#### TASK DIRECTIONS
Could you return all of the records exactly, minus their images?

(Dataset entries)
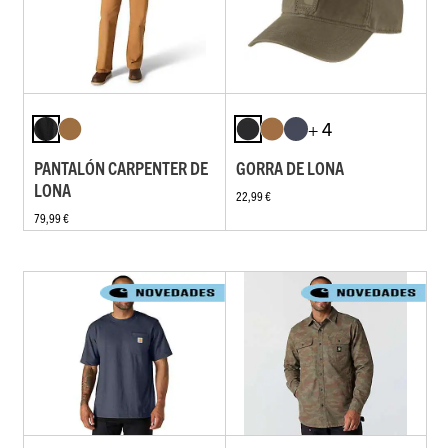
+ 4
PANTALÓN CARPENTER DE
GORRA DE LONA
LONA
22,99 €
79,99 €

#### ANSWER FOR THE TASK
+ 4
PANTALÓN CARPENTER DE
GORRA DE LONA
LONA
22,99 €
79,99 €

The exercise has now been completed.